The Container Storage Interface (CSI) is a common standard to access storage systems from a container running in Kubernetes. The ceph-csi plugin is used to access ‘Managed rados Block Devices (RBD)’ in a ceph cluster. The plugin can create RBD images dynamically or connect to static images to back Kubernetes volumes and maps these RBD images as block devices on worker nodes running pods that reference an RBD-backed volume. This integration includes the ability mounting a file system, with is the usual use case for most static applications. Ceph stripes block device images as objects across the cluster, which means that large Ceph Block Device images have better performance than a standalone server.
Ceph is a distributed data storage which can be used in combination with the Imixs-Cloud to run statefull applications. We assume that you have already installed a Ceph cluster and that your Ceph cluster is accessible from each kubernetes worker node.
Note: As the filesystem is a critical infrastructure component for a productive Kubernetes cluster we recommend to run ceph independent from Kubernetes on separate servers. You can find a complete install guide for Ceph here.
The following integration guide is based on the ceph-csi plugin and provisioner in version 3.11.0.
Before you can integrate Ceph into your kubernetes cluster you need a separate Ceph pool used by Kubernetes. If not yet done, create a pool with the name kubernetes
. This pool can be used for all volumes.
Run the following ceph command on your Ceph node to intialize the pool:
$ sudo ceph osd pool create kubernetes
$ sudo rbd pool init kubernetes
Next create a new client.user for Kubernetes and ceph-csi. This user is used by the CSI Plugin to access your cluster. Execute the following command to create the user and accociate the userid with your new kubernetes pool.
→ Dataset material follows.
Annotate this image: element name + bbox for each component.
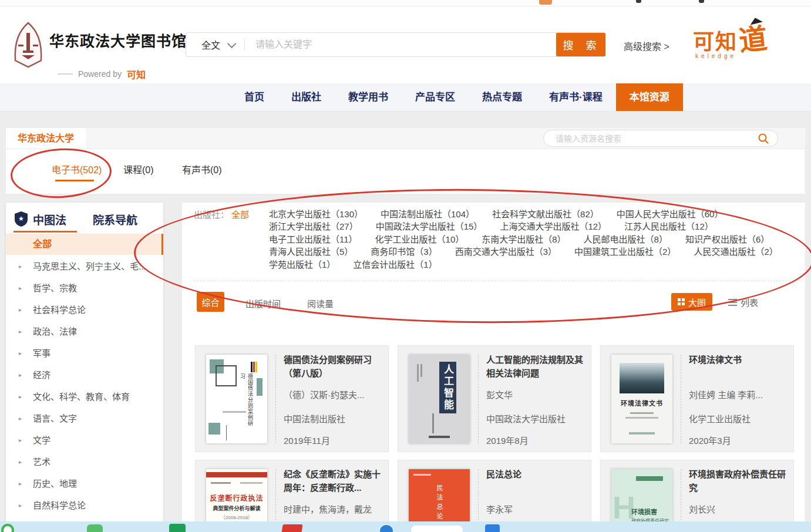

# ceph auth get-or-create client.kubernetes mon 'profile rbd' osd 'profile rbd pool=kubernetes' mgr 'profile rbd pool=kubernetes'
[client.kubernetes]
key = CQDgScJgGxxxxxxxxxxxxxxxxxxxxxxxxx+Q==
Record the generated key! This Key is important and needed later.
The ceph-csi requires a ConfigMap object stored in Kubernetes to define the Ceph monitor addresses for the Ceph cluster. To get this data you can run the command ceph mon dump which prints out the necessary information:
$ sudo ceph mon dump
dumped monmap epoch 3
epoch 3
fsid aaaaabbbb-xxxxxxxxxxxxxxxxxxxxxxxxxxx
last_changed 2021-06-09T17:47:23.921432+0000
created 2021-06-09T09:14:12.246383+0000
min_mon_release 15 (octopus)
0: [v2:10.0.0.3:3300/0,v1:10.0.0.3:6789/0] mon.ceph-1
1: [v2:10.0.0.5:3300/0,v1:10.0.0.5:6789/0] mon.ceph-2
2: [v2:10.0.0.4:3300/0,v1:10.0.0.4:6789/0] mon.ceph-3
record the fsid and your IP addresses from your mon nodes. Make sure that the ceph monitoring nodes are accessible on port 6789 from your Kubernetes cluster.
In The following section we will create the config map and secrets
First edit the file csi-config-map.yaml substituting the fsid for ‘clusterID’, and the monitor addresses
Next create the namespace
$ kubectl create namespace ceph-system
With the key form the generated client.kubernetes user create a secret to access your cluster:
$ kubectl create secret generic csi-rbd-secret \
--from-literal=userID='kubernetes' \
--from-literal=userKey='[key-value]' \
--namespace=ceph-system
Here [key-value]
is your ceph client.kubernetes key you generated before. You can verify the successful creation with:
$ kubectl get secrets -n ceph-system
Note: If you have multiple Ceph clusters you can create unique secrets for each cluster by extending the secret name ‘csi-rdb-secret’ simply with your cluster name - e.g:
$ kubectl create secret generic csi-rbd-secret-MYCLUSTER \
--from-literal=userID='kubernetes' \
--from-literal=userKey='[key-value]' \
--namespace=ceph-system
Kubernetes defines Storage classes to access your cluster. You can add mulitple storage classes in the file “030-csi-rbd-storageclass.yaml”.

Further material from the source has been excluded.